Since its inception in 1984, the Radio-logical Service Training Institute (RSTI) has offered formal hands-on training classes for diagnostic imaging. With a selection of more than 30 courses, RSTI has trained more than 10,000 service professionals from more than 30 different countries in radiology, mammography, computed tomography (CT), ultrasound, networking, picture archiving and communication system (PACS), and digital imaging and communications in medicine (DICOM).

Terry Speth, president and CEO of the Solon, Ohio-based company, recently spoke with 24×7 regarding the complexities of staying current in technology and how the company is succeeding in doing so.

24×7: What types of classes does RSTI offer?
Terry Speth:
Classes offered at RSTI always have been on the leading edge of technology. As diagnostic imaging has changed, RSTI has been the first to move with new technology. For example, we were the first to offer a BS degree in health care by getting RSTI credit hours accepted by Eastern Michigan and Georgetown universities.

We also were the first to offer independent diagnostic imaging training; multi-vendor diagnostic imaging training; capital-asset management; in-depth digital- and filmless-integration training; and our own PACS system, so that we could add DICOM, connectivity, and TCP/IP to any course.

Classes are taught by way of lecture and are hands-on in the representation of diagnostic imaging equipment used in the United States. We now have 26 different labs with current imaging equipment. We rarely teach in hospitals or other imaging facilities because we firmly believe that students should get their hands dirty by taking apart and troubleshooting our equipment. You can’t do that in a hospital.

24×7: As a training and educational center, how does RSTI stay ahead of technology and keep classes current?
Our instructors take advanced courses to stay abreast of changing technology. In the past year, we attended the International Society for Optical Engineering (SPIE) conference in San Diego, Mitra in Canada, and Merge Technologies in Florida. We also have attended training sessions at original equipment manufacturers (OEMs), such as Lorad, [a Hologic company] in Connecticut.

Our instructors have specific areas of expertise, and it is their responsibility to stay ahead of the technology curve. Many times, they spend time doing research on their own or in combination with the above. Sometimes, in developing the very first class, we will coordinate several guest speakers, giving our instructors the necessary objectives to achieve the goals of the course.

24×7: What are the biggest challenges the company faces?
Very few people in the industry understand how difficult it is to obtain the right imaging equipment at the right time. To begin with, obtaining equipment for educational use is very costly. It also can take weeks to develop the curriculum for a new piece of equipment like a mobile C-arm or laser imager, which are the focuses of two of our newest courses.

Just as difficult as obtaining equipment is the task of hiring and maintaining top-notch instructors. Many people have the knowledge base, but getting up in front of 20 students every day, 38 weeks per year, requires a special individual.

24×7: How does the company overcome these challenges?
Every January, RSTI does a complete review of the entire company. We agree on 10 objectives that will make us better, and then we give ourselves 11 months to get them done. We start with the labs and review every facet of our training business. This is when we decide to invest in new equipment and/or training for our instructors. For example, this year we are adding bone densitometry and multi-vendor CT training. We also added a complete HP/IBM, 2-terabyte PACS system about 4 months ago.

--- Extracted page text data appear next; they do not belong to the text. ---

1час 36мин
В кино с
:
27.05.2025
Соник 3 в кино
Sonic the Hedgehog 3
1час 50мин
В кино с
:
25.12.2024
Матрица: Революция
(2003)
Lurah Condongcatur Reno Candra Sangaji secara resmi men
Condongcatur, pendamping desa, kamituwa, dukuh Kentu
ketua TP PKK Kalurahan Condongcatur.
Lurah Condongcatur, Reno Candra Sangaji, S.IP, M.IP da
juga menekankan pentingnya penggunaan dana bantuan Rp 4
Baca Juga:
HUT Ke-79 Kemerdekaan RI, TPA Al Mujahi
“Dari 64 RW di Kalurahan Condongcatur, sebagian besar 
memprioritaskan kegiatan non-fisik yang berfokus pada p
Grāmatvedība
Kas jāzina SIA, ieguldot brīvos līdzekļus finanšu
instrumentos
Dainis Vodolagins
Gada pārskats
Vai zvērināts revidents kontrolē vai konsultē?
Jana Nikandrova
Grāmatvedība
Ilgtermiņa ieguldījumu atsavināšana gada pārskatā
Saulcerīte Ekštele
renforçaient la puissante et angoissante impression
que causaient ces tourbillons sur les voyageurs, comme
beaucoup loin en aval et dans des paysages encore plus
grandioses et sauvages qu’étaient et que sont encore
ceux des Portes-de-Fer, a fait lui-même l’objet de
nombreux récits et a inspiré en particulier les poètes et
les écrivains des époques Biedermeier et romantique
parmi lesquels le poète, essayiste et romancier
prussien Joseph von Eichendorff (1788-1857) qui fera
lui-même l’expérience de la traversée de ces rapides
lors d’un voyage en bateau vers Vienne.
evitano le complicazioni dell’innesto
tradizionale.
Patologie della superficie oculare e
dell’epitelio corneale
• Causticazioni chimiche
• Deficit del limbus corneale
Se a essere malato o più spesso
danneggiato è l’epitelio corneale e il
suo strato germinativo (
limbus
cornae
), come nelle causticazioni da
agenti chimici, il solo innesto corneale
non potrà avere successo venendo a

24×7: Where do you see the biomedical industry heading?
In-house biomeds are coming into radiology on a regular basis. Not only do they have to learn the physics and geometry of imaging, but they now have to know an entire new digital product line.

Over time, the industry will become more digital. This means that students we trained in the past have to come back and learn digital imaging. What’s more, new entries into imaging need to have more than a basic training of digital technology because an increasing number of hospitals carry equipment produced by more than one major OEM. It used to be that a hospital’s radiology equipment was all manufactured by a single company. Today, hospitals buy from the best supplier in a particular modality. We make sure that when a technician leaves our training center, that person has the knowledge needed to perform in these complex and diverse environments.